[Saved data entries]

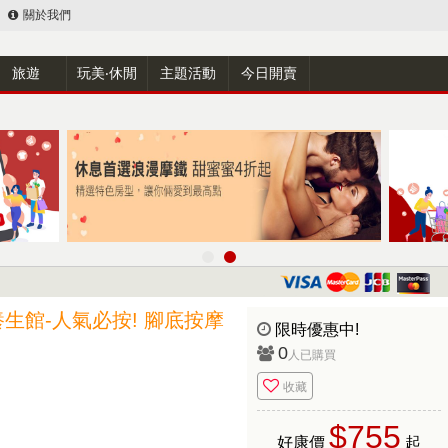
關於我們
旅遊
玩美‧休閒
主題活動
今日開賣
生館-人氣必按! 腳底按摩
限時優惠中!
0
人已購買
收藏
$755
好康價
起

- [Work order]: All the records above need to be given again word for word. Skip the pictures.

- [Result]:
關於我們
旅遊
玩美‧休閒
主題活動
今日開賣
生館-人氣必按! 腳底按摩
限時優惠中!
0
人已購買
收藏
$755
好康價
起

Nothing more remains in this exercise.